**The task**
The records below should be copied in full, exactly as shown.

**Information given**

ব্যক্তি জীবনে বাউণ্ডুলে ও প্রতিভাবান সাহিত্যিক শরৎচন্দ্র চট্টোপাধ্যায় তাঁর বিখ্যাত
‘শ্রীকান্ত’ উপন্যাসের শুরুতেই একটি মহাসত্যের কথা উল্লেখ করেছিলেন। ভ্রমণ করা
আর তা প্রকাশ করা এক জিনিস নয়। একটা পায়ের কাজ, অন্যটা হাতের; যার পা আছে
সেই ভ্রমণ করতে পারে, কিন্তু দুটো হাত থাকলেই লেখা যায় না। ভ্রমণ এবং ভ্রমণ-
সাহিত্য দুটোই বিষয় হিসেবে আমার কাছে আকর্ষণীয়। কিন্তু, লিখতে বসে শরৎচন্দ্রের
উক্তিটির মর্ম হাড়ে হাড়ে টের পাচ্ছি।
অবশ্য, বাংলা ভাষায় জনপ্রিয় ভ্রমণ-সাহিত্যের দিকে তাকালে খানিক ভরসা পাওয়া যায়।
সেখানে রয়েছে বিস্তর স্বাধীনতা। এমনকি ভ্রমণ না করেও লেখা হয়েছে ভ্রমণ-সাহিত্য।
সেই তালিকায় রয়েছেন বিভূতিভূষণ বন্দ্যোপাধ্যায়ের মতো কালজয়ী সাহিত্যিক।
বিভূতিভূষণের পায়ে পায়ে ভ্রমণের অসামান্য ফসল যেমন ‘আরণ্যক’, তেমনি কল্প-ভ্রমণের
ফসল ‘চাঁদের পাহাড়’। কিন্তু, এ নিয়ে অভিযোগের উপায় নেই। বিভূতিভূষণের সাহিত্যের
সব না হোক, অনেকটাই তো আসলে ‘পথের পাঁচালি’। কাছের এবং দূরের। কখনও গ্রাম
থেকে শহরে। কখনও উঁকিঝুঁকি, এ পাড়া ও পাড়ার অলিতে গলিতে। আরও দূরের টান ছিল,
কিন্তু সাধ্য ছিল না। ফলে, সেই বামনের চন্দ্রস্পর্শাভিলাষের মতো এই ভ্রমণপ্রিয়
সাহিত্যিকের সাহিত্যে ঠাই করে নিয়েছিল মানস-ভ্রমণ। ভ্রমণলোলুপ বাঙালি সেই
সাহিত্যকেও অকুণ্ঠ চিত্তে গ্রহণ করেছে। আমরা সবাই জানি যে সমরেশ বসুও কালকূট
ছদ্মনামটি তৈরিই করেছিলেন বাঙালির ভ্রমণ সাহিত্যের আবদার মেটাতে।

**Answer to this exercise**
ব্যক্তি জীবনে বাউণ্ডুলে ও প্রতিভাবান সাহিত্যিক শরৎচন্দ্র চট্টোপাধ্যায় তাঁর বিখ্যাত
‘শ্রীকান্ত’ উপন্যাসের শুরুতেই একটি মহাসত্যের কথা উল্লেখ করেছিলেন। ভ্রমণ করা
আর তা প্রকাশ করা এক জিনিস নয়। একটা পায়ের কাজ, অন্যটা হাতের; যার পা আছে
সেই ভ্রমণ করতে পারে, কিন্তু দুটো হাত থাকলেই লেখা যায় না। ভ্রমণ এবং ভ্রমণ-
সাহিত্য দুটোই বিষয় হিসেবে আমার কাছে আকর্ষণীয়। কিন্তু, লিখতে বসে শরৎচন্দ্রের
উক্তিটির মর্ম হাড়ে হাড়ে টের পাচ্ছি।
অবশ্য, বাংলা ভাষায় জনপ্রিয় ভ্রমণ-সাহিত্যের দিকে তাকালে খানিক ভরসা পাওয়া যায়।
সেখানে রয়েছে বিস্তর স্বাধীনতা। এমনকি ভ্রমণ না করেও লেখা হয়েছে ভ্রমণ-সাহিত্য।
সেই তালিকায় রয়েছেন বিভূতিভূষণ বন্দ্যোপাধ্যায়ের মতো কালজয়ী সাহিত্যিক।
বিভূতিভূষণের পায়ে পায়ে ভ্রমণের অসামান্য ফসল যেমন ‘আরণ্যক’, তেমনি কল্প-ভ্রমণের
ফসল ‘চাঁদের পাহাড়’। কিন্তু, এ নিয়ে অভিযোগের উপায় নেই। বিভূতিভূষণের সাহিত্যের
সব না হোক, অনেকটাই তো আসলে ‘পথের পাঁচালি’। কাছের এবং দূরের। কখনও গ্রাম
থেকে শহরে। কখনও উঁকিঝুঁকি, এ পাড়া ও পাড়ার অলিতে গলিতে। আরও দূরের টান ছিল,
কিন্তু সাধ্য ছিল না। ফলে, সেই বামনের চন্দ্রস্পর্শাভিলাষের মতো এই ভ্রমণপ্রিয়
সাহিত্যিকের সাহিত্যে ঠাই করে নিয়েছিল মানস-ভ্রমণ। ভ্রমণলোলুপ বাঙালি সেই
সাহিত্যকেও অকুণ্ঠ চিত্তে গ্রহণ করেছে। আমরা সবাই জানি যে সমরেশ বসুও কালকূট
ছদ্মনামটি তৈরিই করেছিলেন বাঙালির ভ্রমণ সাহিত্যের আবদার মেটাতে।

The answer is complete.